Exercise goal - Output each record verbatim, with pictures left out.
━━ Task inputs
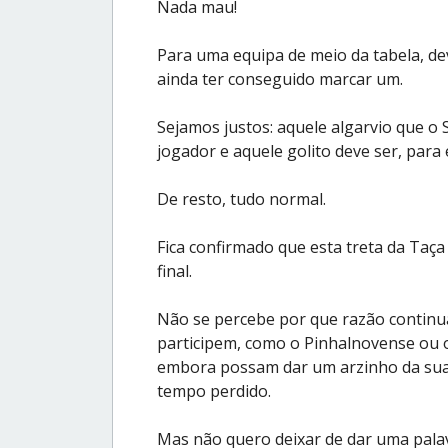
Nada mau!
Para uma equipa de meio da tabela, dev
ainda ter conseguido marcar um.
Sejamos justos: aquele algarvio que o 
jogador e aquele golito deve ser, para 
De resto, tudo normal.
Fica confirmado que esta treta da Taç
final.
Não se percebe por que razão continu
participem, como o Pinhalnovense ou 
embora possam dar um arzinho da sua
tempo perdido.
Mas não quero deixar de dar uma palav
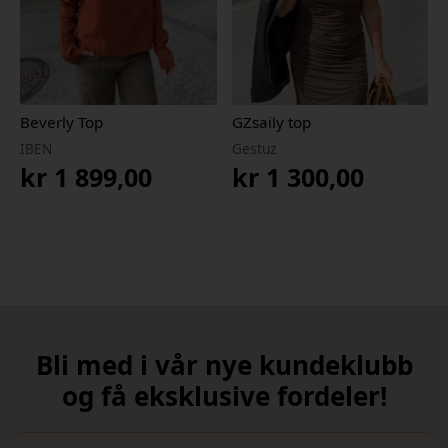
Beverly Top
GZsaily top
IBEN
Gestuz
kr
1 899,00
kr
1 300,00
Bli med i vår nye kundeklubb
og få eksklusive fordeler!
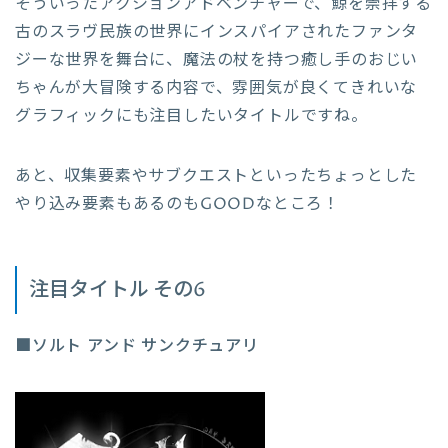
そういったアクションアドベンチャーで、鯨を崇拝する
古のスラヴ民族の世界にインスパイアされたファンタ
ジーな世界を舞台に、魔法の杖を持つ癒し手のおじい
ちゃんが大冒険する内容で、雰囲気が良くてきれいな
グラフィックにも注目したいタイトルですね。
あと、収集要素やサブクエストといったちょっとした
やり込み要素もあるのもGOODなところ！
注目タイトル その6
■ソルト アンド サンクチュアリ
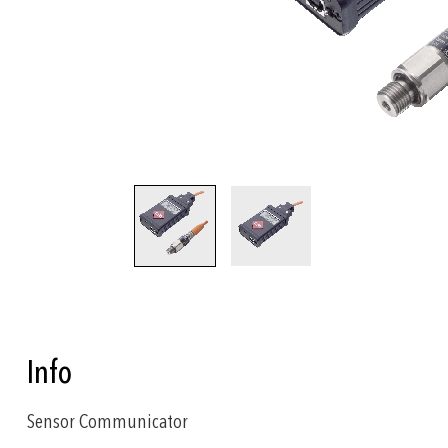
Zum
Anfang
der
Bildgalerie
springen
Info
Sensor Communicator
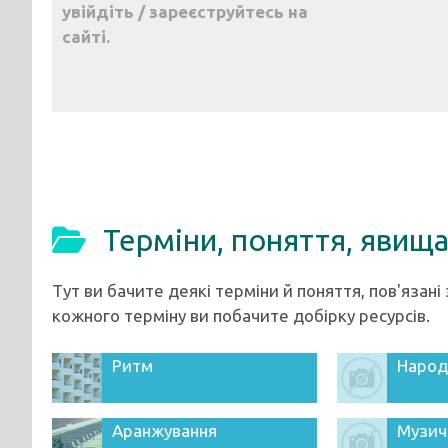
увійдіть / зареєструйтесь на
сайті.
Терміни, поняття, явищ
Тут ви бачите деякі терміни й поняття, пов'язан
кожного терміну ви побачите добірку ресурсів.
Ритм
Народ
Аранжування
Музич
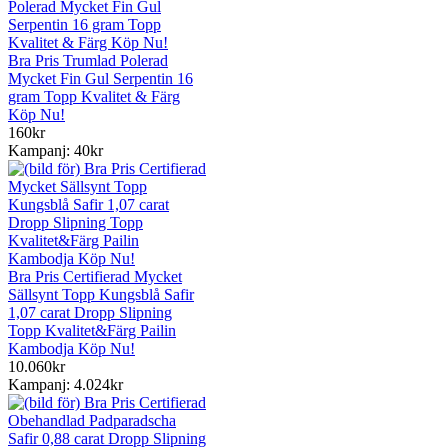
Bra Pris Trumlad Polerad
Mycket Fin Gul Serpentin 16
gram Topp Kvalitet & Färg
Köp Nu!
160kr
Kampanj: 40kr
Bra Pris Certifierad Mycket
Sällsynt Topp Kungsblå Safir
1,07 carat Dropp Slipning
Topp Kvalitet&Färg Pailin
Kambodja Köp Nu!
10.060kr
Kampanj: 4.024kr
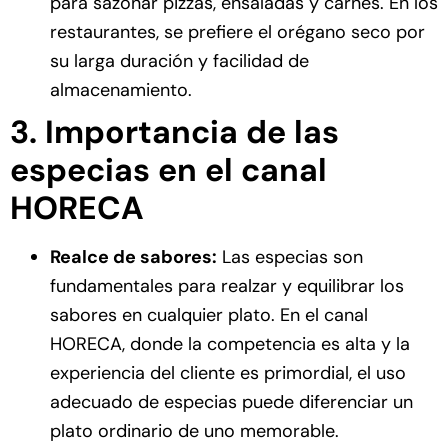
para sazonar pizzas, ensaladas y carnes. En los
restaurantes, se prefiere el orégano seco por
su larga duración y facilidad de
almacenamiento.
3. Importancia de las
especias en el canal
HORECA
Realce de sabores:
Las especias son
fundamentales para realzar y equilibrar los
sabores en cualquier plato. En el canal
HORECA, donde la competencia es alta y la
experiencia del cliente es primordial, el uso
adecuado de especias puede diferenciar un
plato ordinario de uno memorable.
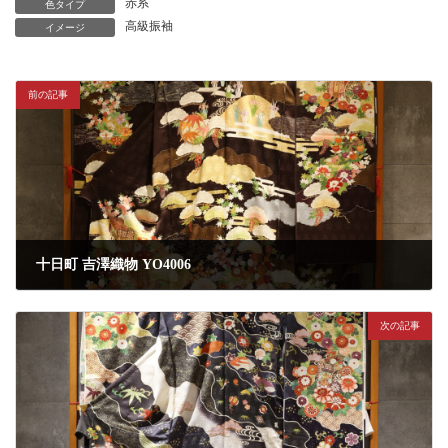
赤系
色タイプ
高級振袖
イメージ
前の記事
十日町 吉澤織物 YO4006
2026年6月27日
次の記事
━━━━
Solved problem -
Nada mau!
Para uma equipa de meio da tabela, dev
ainda ter conseguido marcar um.
Sejamos justos: aquele algarvio que o 
jogador e aquele golito deve ser, para 
De resto, tudo normal.
Fica confirmado que esta treta da Taç
final.
Não se percebe por que razão continu
participem, como o Pinhalnovense ou 
embora possam dar um arzinho da sua
tempo perdido.
Mas não quero deixar de dar uma palav
Beverly Top
GZsaily top
IBEN
Gestuz
kr
1 899,00
kr
1 300,00
Bli med i vår nye kundeklubb
og få eksklusive fordeler!
そういったアクションアドベンチャーで、鯨を崇拝する
古のスラヴ民族の世界にインスパイアされたファンタ
ジーな世界を舞台に、魔法の杖を持つ癒し手のおじい
ちゃんが大冒険する内容で、雰囲気が良くてきれいな
グラフィックにも注目したいタイトルですね。
あと、収集要素やサブクエストといったちょっとした
やり込み要素もあるのもGOODなところ！
注目タイトル その6
■ソルト アンド サンクチュアリ
Zum
Anfang
der
Bildgalerie
springen
Info
Sensor Communicator
увійдіть / зареєструйтесь на
сайті.
Терміни, поняття, явищ
Тут ви бачите деякі терміни й поняття, пов'язан
кожного терміну ви побачите добірку ресурсів.
Ритм
Народ
Аранжування
Музич
Bra Pris Trumlad Polerad
Mycket Fin Gul Serpentin 16
gram Topp Kvalitet & Färg
Köp Nu!
160kr
Kampanj: 40kr
Bra Pris Certifierad Mycket
Sällsynt Topp Kungsblå Safir
1,07 carat Dropp Slipning
Topp Kvalitet&Färg Pailin
Kambodja Köp Nu!
10.060kr
Kampanj: 4.024kr
para sazonar pizzas, ensaladas y carnes. En los
restaurantes, se prefiere el orégano seco por
su larga duración y facilidad de
almacenamiento.
3. Importancia de las
especias en el canal
HORECA
Realce de sabores:
Las especias son
fundamentales para realzar y equilibrar los
sabores en cualquier plato. En el canal
HORECA, donde la competencia es alta y la
experiencia del cliente es primordial, el uso
adecuado de especias puede diferenciar un
plato ordinario de uno memorable.
赤系
色タイプ
高級振袖
イメージ
前の記事
十日町 吉澤織物 YO4006
2026年6月27日
次の記事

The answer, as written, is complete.